Each flavorful bite offers a pop of sweet, a hint of spice, a dash of sour and a burst of deliciousness. With red, green, purple, white and golden hues, this is one vibrant and colorful salsa. And I haven’t even mentioned the textures. Crispy tostaditas, luscious mangoes and velvety smooth avocado. Chunky Mango Avocado Salsa has a just right balance of taste, color and texture.
One of my favorite ways to enjoy Mango Avocado Salsa is scooped into tender-crisp butter lettuce leaves. You feel like you’re eating lunch rather than just a very special dip for chips. Though, when you bake your own tostaditas (corn chips), you’ve got some very special chips as well.
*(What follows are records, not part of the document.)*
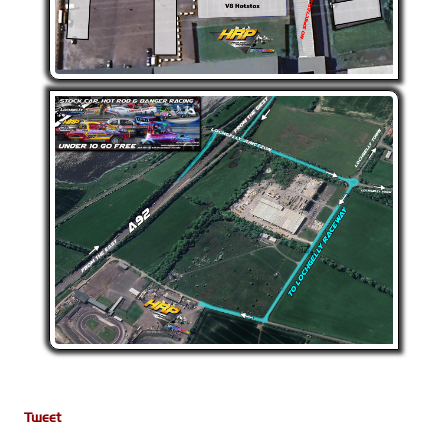
Tweet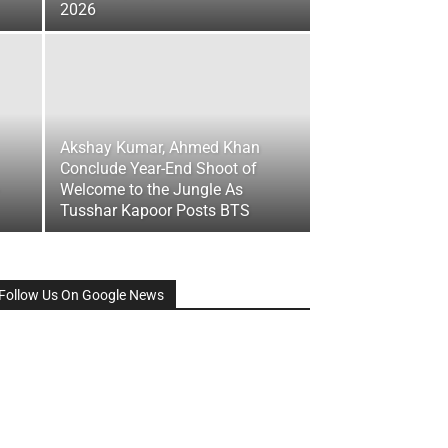
2026
Akshay Kumar, Ahmed Khan
Conclude Year-End Shoot of
Welcome to the Jungle As
Tusshar Kapoor Posts BTS
Follow Us On Google News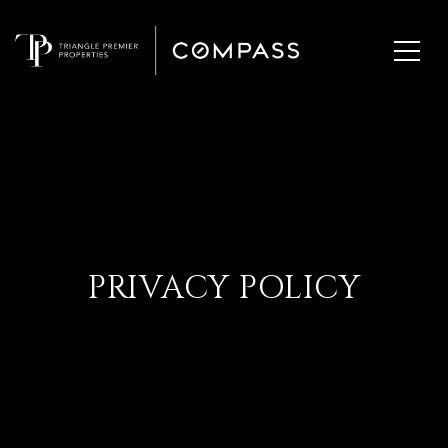
PRIVACY POLICY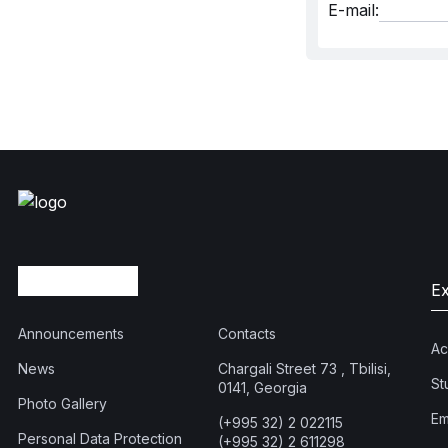
E-mail:
E
Announcements
Contacts
Ac
News
Chargali Street 73 , Tbilisi,
St
0141, Georgia
Photo Gallery
Em
(+995 32) 2 022115
Personal Data Protection
(+995 32) 2 611298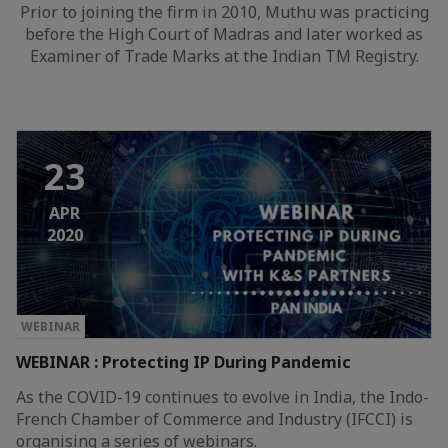
Prior to joining the firm in 2010, Muthu was practicing
before the High Court of Madras and later worked as
Examiner of Trade Marks at the Indian TM Registry.
23
APR
2020
WEBINAR
WEBINAR : Protecting IP During Pandemic
As the COVID-19 continues to evolve in India, the Indo-
French Chamber of Commerce and Industry (IFCCI) is
organising a series of webinars.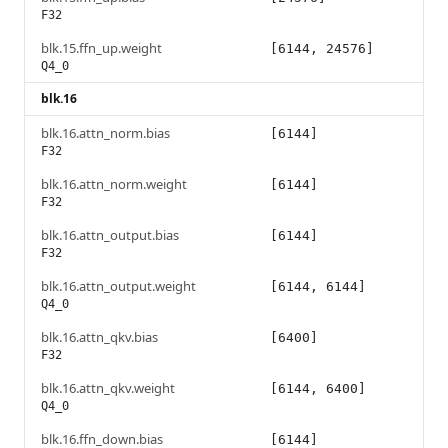
F32
blk.15.ffn_up.weight
[6144, 24576]
Q4_0
blk.16
blk.16.attn_norm.bias
[6144]
F32
blk.16.attn_norm.weight
[6144]
F32
blk.16.attn_output.bias
[6144]
F32
blk.16.attn_output.weight
[6144, 6144]
Q4_0
blk.16.attn_qkv.bias
[6400]
F32
blk.16.attn_qkv.weight
[6144, 6400]
Q4_0
blk.16.ffn_down.bias
[6144]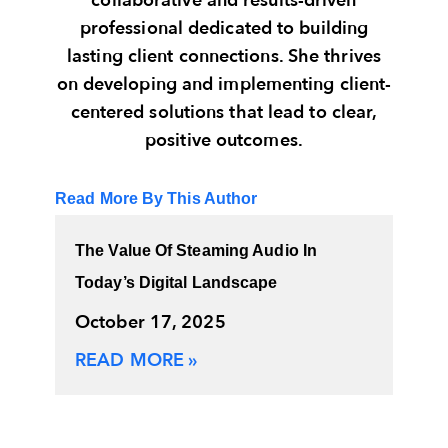
collaborative and results-driven
professional dedicated to building
lasting client connections. She thrives
on developing and implementing client-
centered solutions that lead to clear,
positive outcomes.
Read More By This Author
The Value Of Steaming Audio In
Today’s Digital Landscape
October 17, 2025
READ MORE »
You can also serve Mango Avocado Salsa as a topping for black beans and rice or as a flavorful accent for grilled fish and seafood tacos.
Picking a ripe mango
Preparing your salsa with ripe mangoes makes all the difference. A bit impatient the first time, I used an only partially ripe mango. The resulting salsa was more tart than sweet. Okay, but just not as juicy, sweet and well-balanced as it could be. Here are a few tips to help you pick a ripe mango.
- Gently soft to the touch is the key feature of a ripe mango. But, too soft to the touch and the mango is past its prime.
- Full, plump and rounded are good. Wrinkled skin points to the mango being over-ripe. Unless you’re inspecting an Ataulfo mango—slender, yellow-gold mangoes. When ripe, Ataulfos are soft with slightly wrinkly and vibrant gold skin.
- Color is a good clue to ripeness only if you’re familiar with the variety of mango you’re looking at. Ripe mangoes can be bright yellow, green pink or red.
- Leave mangoes on the counter to ripen. However, when mangoes are picked too green they may not even ripen at all.
A Cinco de Mayo Celebration – Healthy Cooking Class
Sunday, April 26th, 2015, 10:30-2:00
At the end of April, I’ll introduce you to a Mexican feast in preparation for Cinco de Mayo. Our first course will be today’s fresh and flavorful Mango Avocado Salsa with Tostaditas. Our main dish will be Tortilla Soup with a buffet of toppings. This is a recipe that originated with Wolfgang Puck. I used to make it when working as a private chef in Malibu.
For dessert we’ll make something chocolate – a creamy and luscious Mexican Chocolate Flan made with coconut milk and topped with the season’s fresh strawberries.
The 3 ½ -hour class includes lunch. $60 per person, payable upon registration.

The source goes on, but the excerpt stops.